It shouldn’t take a subpoena to force the governor to take part in government, but here we are.

Faced with reasonable questions on the troubled rollout of a new unemployment claims system and the distribution of timber from state-owned lands last week, the administration all but stonewalled legislators, giving the Legislature’s Government Oversight Committee little choice but to launch two investigations.

That’s a lot for the Office of Program Evaluation and Government Accountability, which is already conducting a probe into the state’s child welfare system following the deaths of two girls from suspected child abuse. It would be ideal for the agency to focus on just that review, but what are you going to do when the governor refuses to let the Legislature do its job?

The options, unfortunately, are few. Gov. Paul LePage has for years refused to make his commissioners and other administration officials available to the legislative committees tasked with overseeing state departments. He is disdainful of the Legislature and skeptical of its motives in a way that often transcends politics, and borders on delusional.

The way the governor sees it, he and his staff are the ones working for the people of Maine while the Legislature dithers and grandstands. Their questions are uninformed, or driven by agenda, and don’t deserve a response.

That’s a problem, here in the real world, where LePage has so much to answer for.


Last week, it was first questions over the allocation of timber from state-owned lands. In February, the Bureau of Public Lands stopped shipping such timber to mills owned by Jason and Chris Brochu, sending it instead to a Canadian-owned mill.

The change came after LePage and the Brochus exchanged barbs related to the governor’s opposition to U.S. tariffs on Canadian timber. After the Brochus asked in an op-ed why LePage would oppose tariffs that help Maine businesses, the governor said the brothers were motivated by “personal greed and self-interest.” When the state-owned timber stopped coming, the Brochus wondered if it might not have something to do with the disagreement.

In response, legislators sent a list of questions on the timber allocations to Doug Denico, director of the Maine Forest Service, and asked him to appear before the forestry committee. Instead, LePage himself showed up. as unhelpful as ever.

Without providing answers to the committee’s questions, the governor called the allegations “totally fictional and outrageous.” He called lawmakers who were simply asking questions liars. “I don’t trust you,” he told the committee. “I resent that smile,” he said to Sen. Tom Saviello, a Republican, when the senator thanked him for coming.

The administration has been just as disagreeable in relation to the unemployment claims system, which has been beset by problems since it was launched in December. The Department of Labor first blamed users, then went silent, refusing to answer questions from legislators or the media on why people were unable to submit claims, or to address concerns raised by whistleblowers from within the department.

The department finally issued a response late last week in the form of a memo refuting the allegations. But the answers were incomplete, as is typical of the administration, and no one was made available to clear up or expand on them.

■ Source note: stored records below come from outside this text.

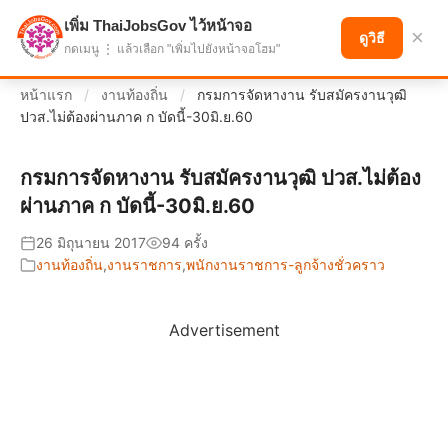
เพิ่ม ThaiJobsGov ไว้หน้าจอ
แบ่งปันโอกาส เพื่ออนาคตที่ก้าวหน้า
×
ดูวิธี
กดเมนู ⋮ แล้วเลือก "เพิ่มไปยังหน้าจอโฮม"
หน้าแรก
/
งานท้องถิ่น
/
กรมการจัดหางาน รับสมัครงานวุฒิ
ปวส.ไม่ต้องผ่านภาค ก บัดนี้-30มิ.ย.60
กรมการจัดหางาน รับสมัครงานวุฒิ ปวส.ไม่ต้อง
ผ่านภาค ก บัดนี้-30มิ.ย.60
26 มิถุนายน 2017
94 ครั้ง
งานท้องถิ่น
,
งานราชการ
,
พนักงานราชการ-ลูกจ้างชั่วคราว
Advertisement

Such secrecy could raise questions about the administration’s motives. But there doesn’t have to be anything nefarious at play for legislators to wonder why the new claims system hit a snag, or the allocation of timber suddenly changed. When faced with questions from constituents, it is their job to seek out answers.

It is the governor’s job, too, to answer questions about public administration. Unfortunately, it often takes the force of law for him to do it.